Tuesday, April 17, 2007

My Visual Argument


I actually did a visual argument. It is a bit lame, but I actually was able to do it on the computer. Hopefully it will now attach for you all to see. I will write something more later over the readings. I also want to say that I did this with absolutely no help whatsoever, an accomplishment in itself with my technological luck. By the way, that is a skirt on the "walk" sign. Did I mention I am no artist.

7 comments:

Mrs. Van Til said...

I'm so proud of you!

And I really like your argument, which I take to be a critique of representational iconography. The person with a skirt is supposed to be a woman or, more specifically, the person wearing pants is supposed to be a man. However, this walk sign, a symbol of action, clearly shows a pants-wearer (man) in action, thus excluding women from action.

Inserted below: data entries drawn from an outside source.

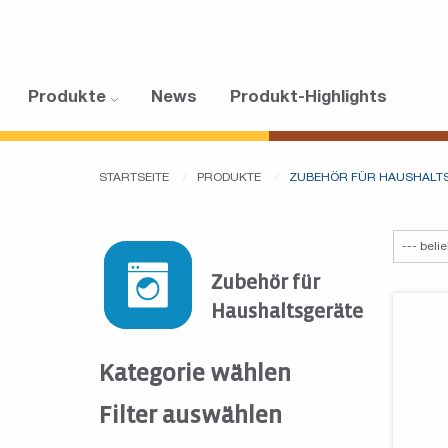
Produkte
News
Produkt-Highlights
STARTSEITE
PRODUKTE
ZUBEHÖR FÜR HAUSHALT
Zubehör für
Haushaltsgeräte
Kategorie wählen
Filter auswählen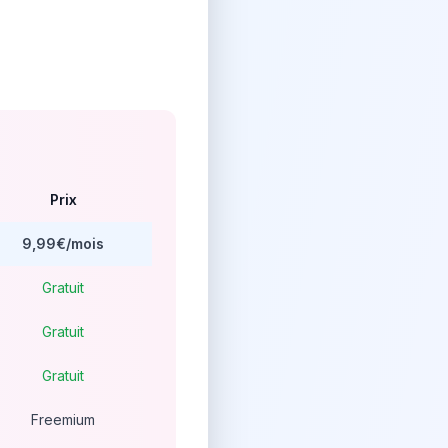
Prix
9,99€/mois
Gratuit
Gratuit
Gratuit
Freemium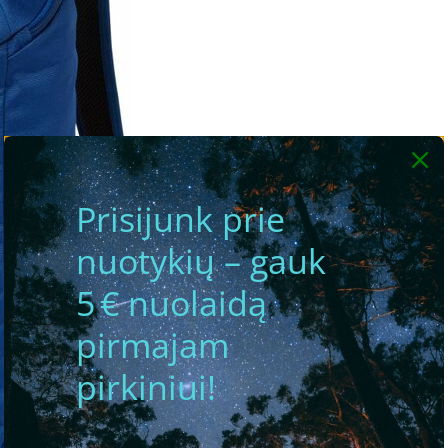
Prisijunk prie
nuotykių – gauk
5 € nuolaidą
pirmajam
pirkiniui!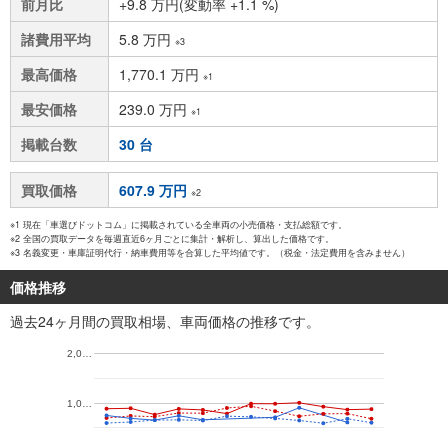
前月比
+9.8 万円(変動率 +1.1 %)
諸費用平均
5.8 万円
※3
最高価格
1,770.1 万円
※1
最安価格
239.0 万円
※1
掲載台数
30 台
買取価格
607.9 万円
※2
※1 現在「車選びドットコム」に掲載されている全車両の小売価格・支払総額です。
※2 全国の買取データを毎週直近6ヶ月ごとに集計・解析し、算出した価格です。
※3 名義変更・車庫証明代行・納車費用等を合算した平均値です。（税金・法定費用を含みません）
価格推移
過去24ヶ月間の買取相場、車両価格の推移です。
2,0…
1,0…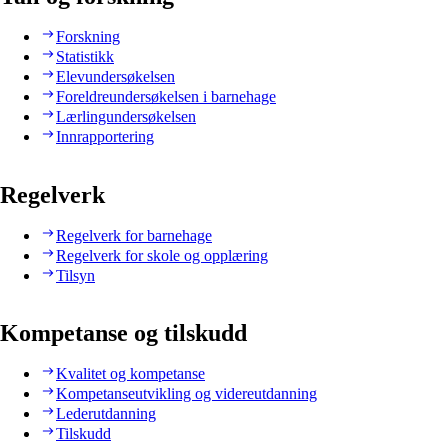
Forskning
Statistikk
Elevundersøkelsen
Foreldreundersøkelsen i barnehage
Lærlingundersøkelsen
Innrapportering
Regelverk
Regelverk for barnehage
Regelverk for skole og opplæring
Tilsyn
Kompetanse og tilskudd
Kvalitet og kompetanse
Kompetanseutvikling og videreutdanning
Lederutdanning
Tilskudd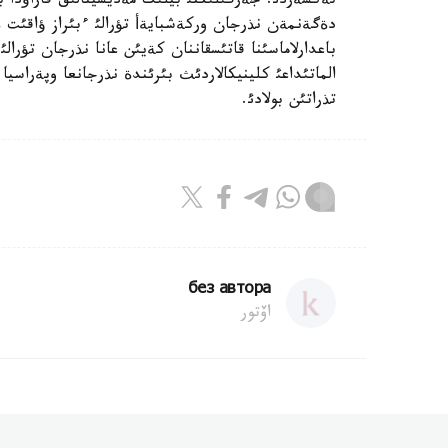
تةكسةردئ. جةرگئلئكتئ بيلئك مةديسينالئق قاراؤدا ب
دةگةنمةن نذرجان وركةشبايةأ تؤرالئ ءبئراز ؤاقئت
باعدارلاماسئنا قاتئسقاننان كةيئن عانا نذرجان تؤرالئ
تذراتئن بولادئ.
без автора
اۆتور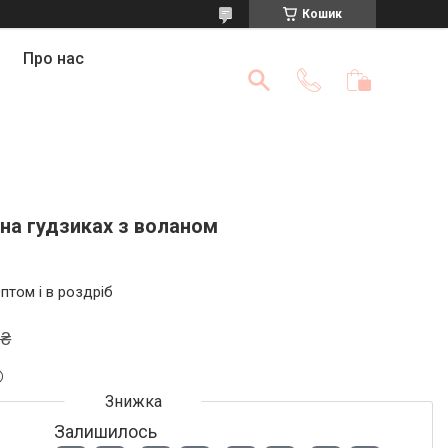
Кошик
Про нас
на гудзиках з воланом
птом і в роздріб
 ₴
Залишилось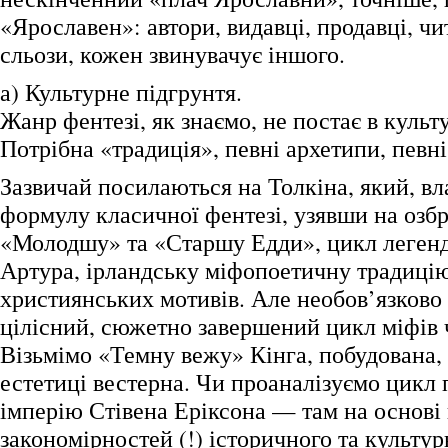
«Ярославен»: автори, видавці, продавці, чи
сльози, кожен звинувачує іншого.
а) Культурне підгрунтя.
Жанр фентезі, як знаємо, не постає в культ
Потрібна «традиція», певні архетипи, певні
Зазвичай посилаються на Толкіна, який, в
формулу класичної фентезі, узявши на озб
«Молодшу» та «Старшу Едди», цикл легенд
Артура, ірландську міфопоетичну традиці
християнських мотивів. Але необов’язково 
цілісний, сюжетно завершений цикл міфів 
Візьмімо «Темну вежу» Кінга, побудована, 
естетиці вестерна. Чи проаналізуємо цикл
імперію Стівена Еріксона — там на основі
закономірностей (!) історичного та культу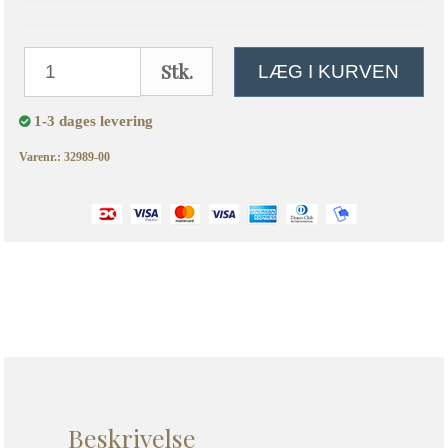
Stk.
LÆG I KURVEN
1-3 dages levering
Varenr.: 32989-00
Beskrivelse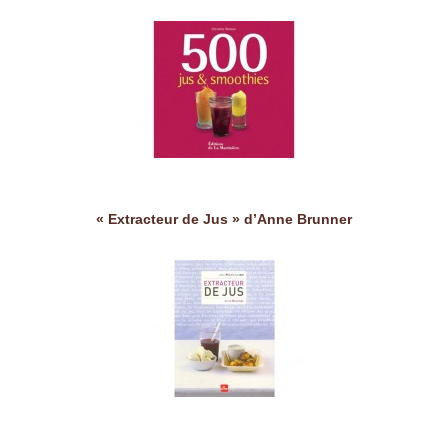
« Extracteur de Jus » d’Anne Brunner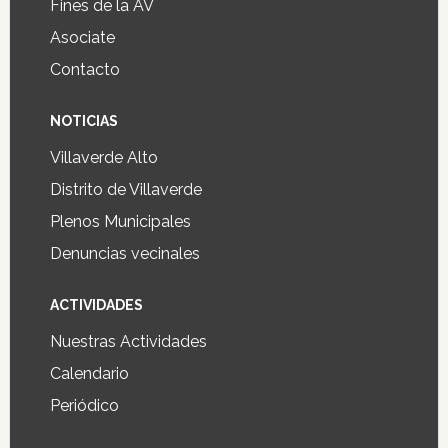
Fines de la AV
Asociate
Contacto
NOTICIAS
Villaverde Alto
Distrito de Villaverde
Plenos Municipales
Denuncias vecinales
ACTIVIDADES
Nuestras Actividades
Calendario
Periódico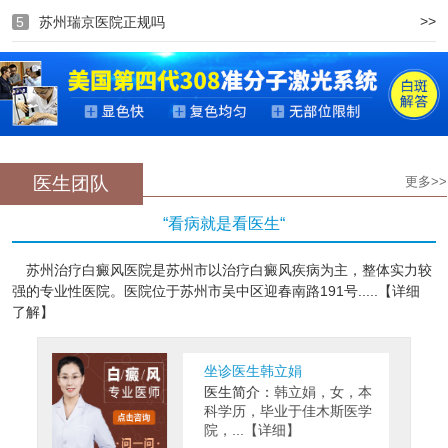
>>
5
苏州瑞京医院正规吗
医生团队
更多>>
“看病就是看医生“
苏州治疗白癜风医院是苏州市以治疗白癜风疾病为主，整体实力较
强的专业性医院。医院位于苏州市吴中区迎春南路191号.....【详细
了解】
坐诊医生韩立娟
医生简介：
韩立娟，女，本
科学历，毕业于佳木斯医学
院，...【详细】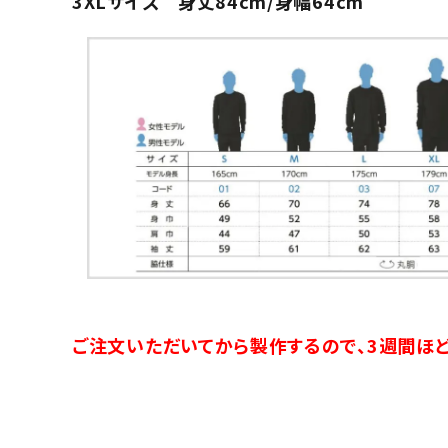
3XLサイズ 身丈84cm/身幅64cm
ご注文いただいてから製作するので、3週間ほど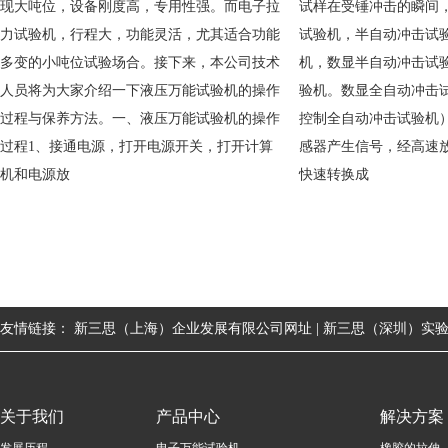
现大吨位，设备刚度高，专用性强。而电子拉
试样在受锤冲击的瞬间
力试验机，行程大，功能灵活，尤其适合功能
试验机，半自动冲击试
多变的小吨位试验场合。接下来，本公司技术
机，数显半自动冲击试
人员将为大家介绍一下液压万能试验机的操作
验机。数显全自动冲击试
过程与保养方法。一、液压万能试验机的操作
控制全自动冲击试验机
过程1、接通电源，打开电源开关，打开计算
感器产生信号，经高速放
机和电源放
快速转换成
友情链接：
新三思（上海）企业发展有限公司网址 |
新三思（深圳）实验
关于我们
产品中心
解决方案
发展历程
电子万能试验机
橡胶的拉伸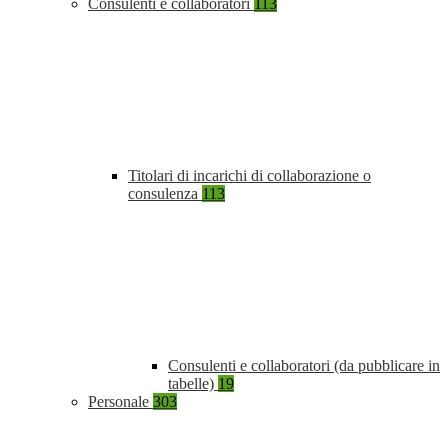
Consulenti e collaboratori
113
Titolari di incarichi di collaborazione o
consulenza
113
Consulenti e collaboratori (da pubblicare in
tabelle)
19
Personale
303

Either that or you're saying that men should wear skirts.

Liz said...

I liked this argument as well, for reasons Bri so eloquently stated above, and also because it simply made me laugh. I had to search the photo for several minutes until I realized that the walking person (to be PC) had donned a skirt. Humor, as we discussed early in 8010, is a very effective rhetorical tool. And while humor can be difficult to write, it may be easier to incorporate (for me, anyway) humor into visual argument.

I love that one little detail of a fairly ordinary picture functions as a thesis. I think it's also indicative of how representational iconography pervades our culture in a variety of ways, however small.

And, if you really are saying men should wear skirts, I propose that the men of 8010 buck up and try it out in class this week.

Tim Hayes said...

I think she should also be wearing a top hat and walking a lemur on a long black chain.

Court said...

I wore a kilt to school several times in high school, Liz, so don't tempt me.

Joe Chevalier said...

I wore a skirt in public on dozens of occasions with the Stanford Band, so I'm all for it too. One of the entrance doors to the band building was once painted with a similar dress-wearing figure, except it was the generic "man" that appears on bathroom doors. So, Court?

Mrs. Van Til said...

You know, my brother got sent home in high school for wearing a dress to school. Funny story, really.

Rebecca said...

I find all this talk of wearing a skirt fascinating. It reminds me of Klinger on MASH. For the record, my fiance Clay wore a skirt and a straw hat to attract customers to our yard sale. It wasn't that much help though, unfortunately. We can't say he didn't try.